Some limitations also deserve comment. In line with the characteristics of the study population (advanced age, multimorbidity and frailty), dropout due to dialysis, illness or death was common during follow-up, increasing the amount of missing data and hence reducing our ability to detect modest associations. Despite the pragmatic design of the BiCARB trial, the analysis population was still drawn from a randomised controlled trial and are therefore likely to be fitter than the general population of older people with advanced CKD. In addition, the relatively low proportion of women, low ethnic diversity and UK origin of data, are all likely to limit the generalisability of the findings. It is also important to note that no adjustment was made for multiple testing; given the number of comparisons made in the analysis, it is possible that those associations that did reach significance could still be due to chance, and the findings require replication in other cohorts.

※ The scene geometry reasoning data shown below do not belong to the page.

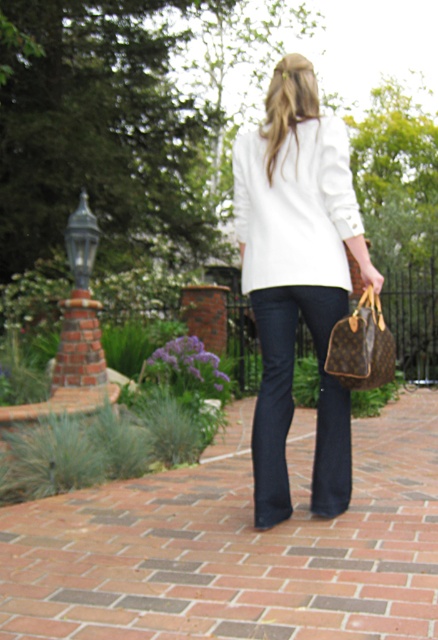 Question: Is dark blue denim jeans at center smaller than brown leather handbag at right?

Choices:
 (A) yes
 (B) no

Answer: (B)

Question: Which object is closer to the camera taking this photo?

Choices:
 (A) brick at center
 (B) white matte blazer at center
 (C) white smooth sweater at center
 (D) dark blue denim jeans at center

Answer: (A)

Question: Is dark blue denim jeans at center to the right of brown leather handbag at right from the viewer's perspective?

Choices:
 (A) no
 (B) yes

Answer: (A)

Question: Which object is closer to the camera taking this photo?

Choices:
 (A) white smooth sweater at center
 (B) brick at center
 (C) dark blue denim jeans at center

Answer: (B)

Question: Which object appears closest to the camera in this image?

Choices:
 (A) white smooth sweater at center
 (B) brick at center
 (C) dark blue denim jeans at center

Answer: (B)

Question: Does dark blue denim jeans at center appear under brown leather handbag at right?

Choices:
 (A) no
 (B) yes

Answer: (B)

Although previous research has clearly demonstrated an association between CKD and both frailty and impaired physical performance, it has not been clear what aspects of CKD pathophysiology are most important in driving this association—nor indeed how much of the association is causal. Based on our results, interventions to improve physical performance and frailty in older people by targeting aspects of pathophysiology found in CKD may be of limited benefit. Of the domains tested, improving cardiovascular health, vitamin D supplementation and possibly weight loss for people with obesity may be worthy of further study as interventions to improve physical performance in randomised controlled trials for patients with CKD. The effects of vitamin D supplementation on physical performance in older people without CKD have been well studied; current analyses do not support a clinically important effect of supplementation on physical performance [29]. Similarly, bicarbonate therapy for metabolic acidosis does not appear to be effective at improving physical performance in older people, at least not at doses used currently in clinical practice [16]. Studies examining the relationship between physical performance and other modifiable factors (e.g. specific uraemic toxins) would, however, be informative; it is also possible that CKD pathophysiological derangements may be of more importance in driving frailty in younger people with CKD, who will tend to have less of the comorbidities that are also likely to limit physical performance independent of CKD. The greatest benefit may, however, come from interventions that target a broad range of diseases, either by pleiotropic effects (effects on a broad range of molecular targets) or by targeting specific fundamental biological pathways that underpin multiple diseases. Exercise training remains the archetype of such interventions, and remains the only intervention with solid evidence to ameliorate frailty and improve physical performance in older people [30], although other pathways such as inflammation and oxidative stress common to multiple diseases may also provide fruitful lines for future research.